Step-by-step explanation:

There are only two possible outcomes. Either the can has diet soda, or it hasn't. So we use the binomial probability distribution.

Binomial probability distribution

The binomial probability is the probability of exactly x successes on n repeated trials, and X can only have two outcomes.

$P(X = x) = C_{n,x}.\pi^{x}.(1-\pi)^{n-x}$

In which $C_{n,x}$ is the number of different combinatios of x objects from a set of n elements, given by the following formula.

$C_{n,x} = \frac{n!}{x!(n-x)!}$

And $\pi$ is the probability of X happening.

A number of sucesses $x$ is considered unusually low if $P(X \leq x) \leq 0.05$ and unusually high if $P(X \geq x) \geq 0.05$

In this problem, we have that:

Two cans are randomly chosen, so $n = 2$

Two out of 18 cans are filled with diet coke, so $\pi = \frac{2}{18} = 0.11$

a) Determine the probability that both contain diet soda. P(both diet soda)

That is P(X = 2).

$P(X = x) = C_{n,x}.\pi^{x}.(1-\pi)^{n-x}$

$P(X = 2) = C_{2,2}(0.11)^{2}(0.89)^{0} = 0.0121$

There is a 1.21% probability that both contain diet soda.

b)Determine the probability that both contain regular soda. P(both regular)

That is P(X = 0).

$P(X = x) = C_{n,x}.\pi^{x}.(1-\pi)^{n-x}$

$P(X = 0) = C_{2,0}(0.11)^{0}(0.89)^{2} = 0.7921$

There is a 79.21% probability that both contain diet soda.

c) Would this be unusual?

We have that $P(X = 2)$ is unusual, since $P(X \geq 2) = P(X = 2) = 0.0121 \leq 0.05$

For P(X = 0), it is not unusually high nor unusually low.

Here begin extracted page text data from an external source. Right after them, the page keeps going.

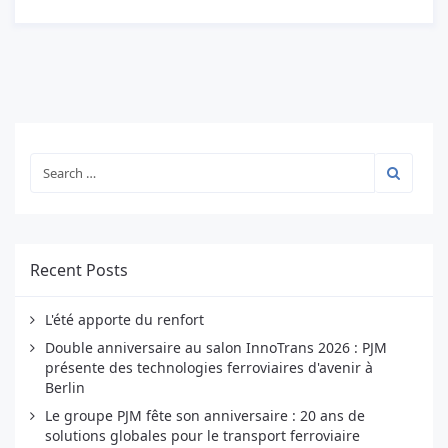
Recent Posts
L'été apporte du renfort
Double anniversaire au salon InnoTrans 2026 : PJM
présente des technologies ferroviaires d'avenir à
Berlin
Le groupe PJM fête son anniversaire : 20 ans de
solutions globales pour le transport ferroviaire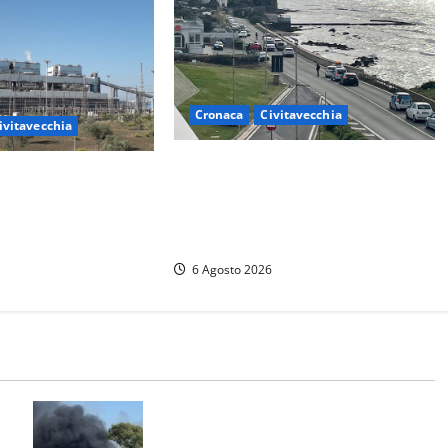
Cronaca
Civitavecchia
ivitavecchia
Civitavecchia – La segnalazione di
– Tvn, il Comitato
una cliente del supermercato:
osco”: “Bene la fine
“Qualcuno ha rovistato nella mia
a il bosco va
auto”
6 Agosto 2026
Santa Marinella – Vasto incendio
sull’Aurelia: strada chiusa in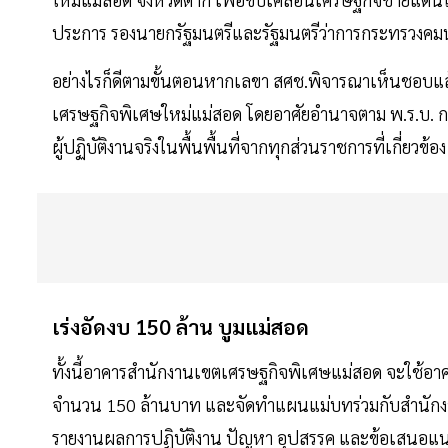
ประการ รองนายกรัฐมนตรีและรัฐมนตรีว่าการกระทรวงคมนา
อย่างไรก็ดีตามขั้นตอนหากเลขา สศช.พิจารณาเห็นชอบแล้
เศรษฐกิจพิเศษใหม่แม่สอด โดยอาศัยอำนาจตาม พ.ร.บ. 
ผู้ปฏิบัติงานจริงในพื้นพื้นที่จากทุกส่วนราชการที่เกี่ยวข้
เร่งอัดงบ 150 ล้าน บูมแม่สอด
ทั้งนี้อาคารสำนักงานเขตเศรษฐกิจพิเศษแม่สอด จะใช้อาค
จำนวน 150 ล้านบาท และจัดทำแผนแม่บทร่วมกับสำนักงา
รายงานผลการปฏิบัติงาน ปัญหา อุปสรรค และข้อเสนอแนะต่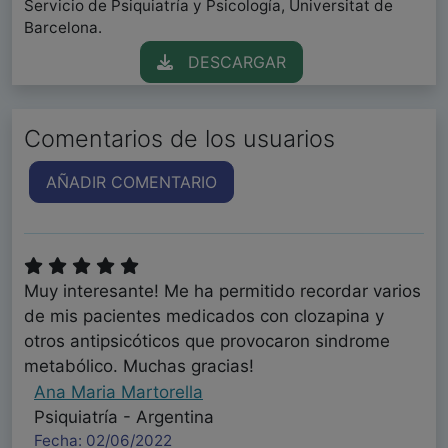
Servicio de Psiquiatría y Psicología, Universitat de
Barcelona.
DESCARGAR
Comentarios de los usuarios
AÑADIR COMENTARIO
Muy interesante! Me ha permitido recordar varios
de mis pacientes medicados con clozapina y
otros antipsicóticos que provocaron sindrome
metabólico. Muchas gracias!
Ana Maria Martorella
Psiquiatría - Argentina
Fecha: 02/06/2022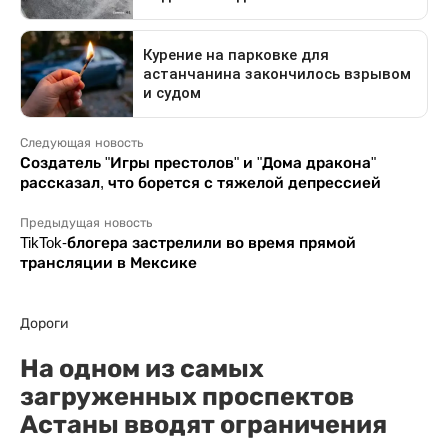
Следующая новость
Создатель "Игры престолов" и "Дома дракона"
рассказал, что борется с тяжелой депрессией
Предыдущая новость
TikTok-блогера застрелили во время прямой
трансляции в Мексике
Дороги
На одном из самых
загруженных проспектов
Астаны вводят ограничения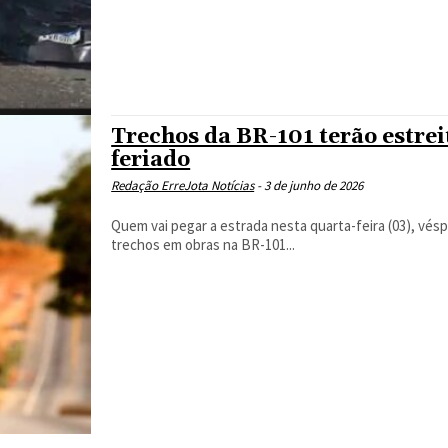
Trechos da BR-101 terão estrei
feriado
Redação ErreJota Notícias
-
3 de junho de 2026
Quem vai pegar a estrada nesta quarta-feira (03), vés
trechos em obras na BR-101...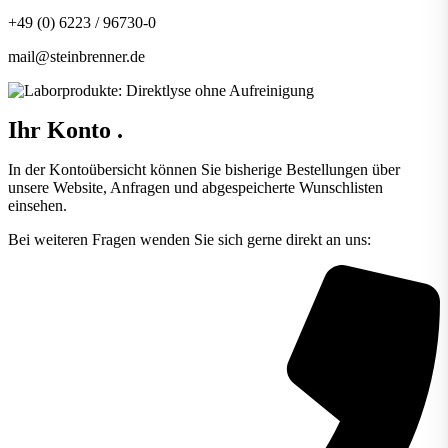
+49 (0) 6223 / 96730-0
mail@steinbrenner.de
Ihr Konto
.
In der Kontoübersicht können Sie bisherige Bestellungen über
unsere Website, Anfragen und abgespeicherte Wunschlisten
einsehen.
Bei weiteren Fragen wenden Sie sich gerne direkt an uns: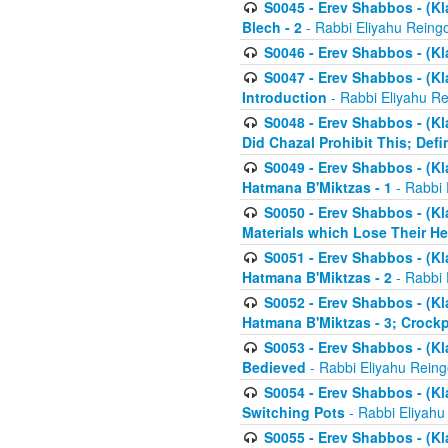
S0045 - Erev Shabbos - (Kl
Blech - 2
- Rabbi Eliyahu Reing
S0046 - Erev Shabbos - (Kl
S0047 - Erev Shabbos - (Kl
Introduction
- Rabbi Eliyahu Re
S0048 - Erev Shabbos - (Kl
Did Chazal Prohibit This; Defi
S0049 - Erev Shabbos - (Kl
Hatmana B'Miktzas - 1
- Rabbi 
S0050 - Erev Shabbos - (Kl
Materials which Lose Their He
S0051 - Erev Shabbos - (Kl
Hatmana B'Miktzas - 2
- Rabbi 
S0052 - Erev Shabbos - (Kl
Hatmana B'Miktzas - 3; Crock
S0053 - Erev Shabbos - (Kl
Bedieved
- Rabbi Eliyahu Reing
S0054 - Erev Shabbos - (Kl
Switching Pots
- Rabbi Eliyahu
S0055 - Erev Shabbos - (Kl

d) Determine the probability that exactly one is diet and exactly one is regular. P(one diet and one regular)

That is P(X = 1).

$P(X = x) = C_{n,x}.\pi^{x}.(1-\pi)^{n-x}$

$P(X = 1) = C_{2,1}(0.11)^{1}(0.89)^{1} = 0.1958$

There is a 19.58% probability that exactly one is diet and exactly one is regular.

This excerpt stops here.